Data minimization: individuals, companies,and organizations should not collect more personal information than necessary for their purposes. It is okay for an online shop to ask for your address, but it would be unreasonable if they asked about your religious beliefs, for example.

Accuracy: personal data should be accurate and, if possible, up to date.

Storage limitation: data should be kept so that it allows identification of data subjects and only for the time necessary for the purposes. It can be stored for longer only if it meets the requirements laid down in Article 89.

Integrity and confidentiality: data controllers and processors should ensure that personal data are secure and protected against unlawful or unauthorized processing, damage or destruction.

Accountability: this new principle was included to guarantee that companies are working to be GDPR compliant. Accountability means they need to prove they are taking all necessary measures to handle personal data according to GDPR's principles.

How should the data be processed and stored?

GDPR has a series of requirements for how personal data should be processed and stored by businesses. The data controller, who decides about the processing of personal data, is responsible for only using processors that provide guarantees to implement the technical and organizational measures compliant to GDPR’s data protection principles. Moreover, data controllers must ensure that, by default, only personal data which are necessary for each specific purpose of processing are processed. This applies to the amount of data, extend of processing, period of storage of data, and their accessibility.

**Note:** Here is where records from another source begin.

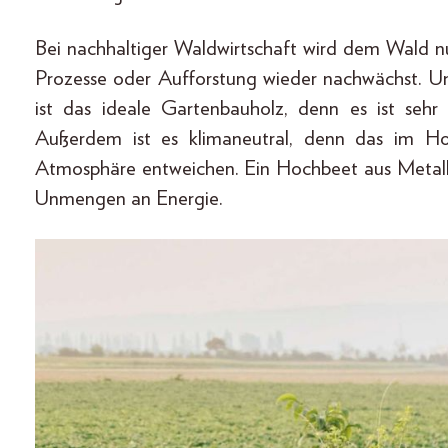
Bei nachhaltiger Waldwirtschaft wird dem Wald n
Prozesse oder Aufforstung wieder nachwächst. 
ist das ideale Gartenbauholz, denn es ist sehr 
Außerdem ist es klimaneutral, denn das im Ho
Atmosphäre entweichen. Ein Hochbeet aus Metall 
Unmengen an Energie.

Additionally, according to Article 32, both controller and processor must implement technical and organizational measures to ensure a level of security appropriate to the risk, including:

- Pseudonymisation and encryption of personal data,

- ongoing confidentiality, integrity, availability and resilience of processing systems and services,

- availability and access to personal data in a timely manner in case of a physical or technical incident,

- regularly testing, assessing and evaluating the effectiveness of technical and organisational measures for ensuring the security of the processing.

The responsibilities of data processors are addressed in the third paragraph of Article 28. They should be governed by a contract of another legal act when processing data which specifies the nature, purpose and duration of the processing, along with rights and obligations of the controller.

At the choice of the controller, the data processor should delete or return all the personal information on data subjects to the controller afte rending the services related to processing. They should also delete all existing copies unless the law requires them to store the data.